Ce ne è una in particolare che ha secondo me una rilevanza tutta sua, sia nel suo valore effettivo che nel modo in cui tanti l'hanno affrontata, per come l'ho visto sui social. In questa missione una ragazza vi chiederà di trovare suo nonno Earl, scomparso nei pressi di Central Park. Seguendo indizio dopo indizio arrivate a trovare l'uomo, seduto su una panchina in un luogo molto, molto speciale per lui e per la sua defunta moglie.
Chi vi ha commissionato la missione però deve raggiungere fisicamente il luogo e quindi Spider-Man si siede accanto a Earl, tenendogli compagnia e ascoltando la sua storia e del perché si trovasse lì. Ed è in questa (e in quella successiva di Howard) che Spider-Man è più Spider-Man che mai, più di tutta la campagna messa insieme, la incarnazione del “Friendly Neighbor Spider-Man” che lo rende quel che è.
Essere l'Uomo Ragno non significa battere i cattivi a suon di pugni, significa aiutare le persone in qualsiasi modo ed essere un riferimento umano nell'Essere Migliori, Insieme come collettività. Significa dare una mano in maniera concreta, anche quando il semplice sedersi e ascoltare è la cosa migliore per aiutare, davvero, qualcuno.
E non mi sorprendere che questa missione sia stata affrontata da quasi tutti con il costume di Maguire in The Amazing Spider-Man 2, la pellicola che più di tutti per me incarna davvero questa essenza, ricca di scene esattamente speculari a quella della panchina di Earl.
Ispirare le persone, far vedere che si può essere una versione più altruista di se stessi e far del bene spontaneo, è il messaggio che deve passare al pubblico e che tanti personaggi vicini ai due eroi finiscono per imparare, come Hailey.
Alla ragazza non udente è dedicata una missione secondaria in cui la si impersona in una rappresentazione fresca, genuina e necessaria all'interno di uno scenario che fa estremamente fatica a includere disabilità del genere, sia in-game che nell'accessibilità ai giochi stessi (in questo Sony si è sempre dimostrata molto attenta, per fortuna).

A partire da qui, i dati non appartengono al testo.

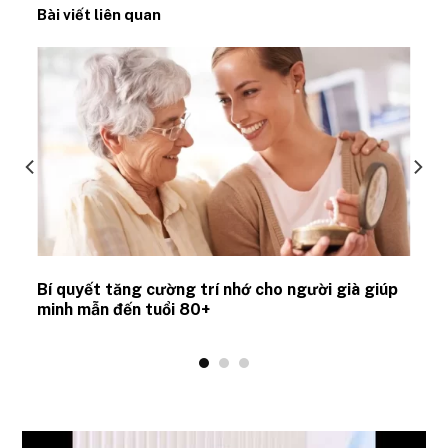
Bài viết liên quan
Bí quyết tăng cường trí nhớ cho người già giúp
minh mẫn đến tuổi 80+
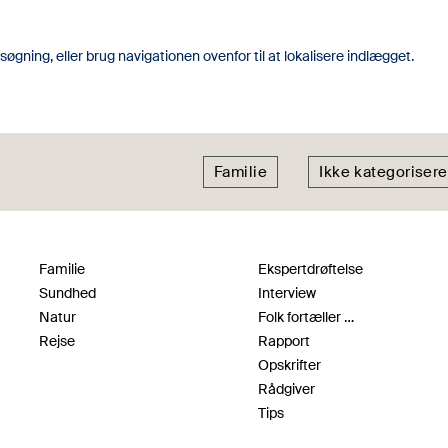
gning, eller brug navigationen ovenfor til at lokalisere indlægget.
Familie
Ikke kategorisere
Familie
Ekspertdrøftelse
Sundhed
Interview
Natur
Folk fortæller …
Rejse
Rapport
Opskrifter
Rådgiver
Tips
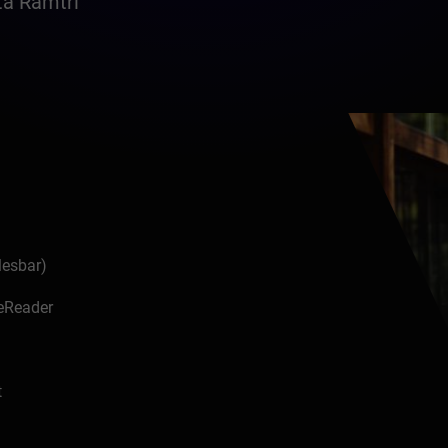
ta Ramtri
lesbar)
 eReader
t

Qui si respira quanto l'influenza di Spider-Man porti le persone ad aiutare qualcuno anche nelle difficoltà apparentemente più impervie. E vederlo espresso da qualcuno che non sia Spider-Man (o Mary Jane) è bello sotto tanti punti di vista.
Se si sommano tutte le parti secondarie dedicate a queste storie, per quanto piccole, si ha di fronte una bellissima costellazione di New York che cresce, impara e supera anche le avversità peggiori semplicemente facendo la differenza quando più conta o i mali maggiori prendono piede tra le sue strade, tanto vive quanto ricche di insidie.
Ma sono solo l'unità sociale, la colla delle persone reali e il loro retaggio culturale a essere la vera forza motrice della forza di questi due supereroi: non le ragnatele, non i fulmini, ma le persone a cui appartengono. E poi, diciamocelo, la missione sulla musica di Harlem mi aveva già conquistato alle prime note ed è una di quelle più educative, quando si parla di jazz e blues sono di parte.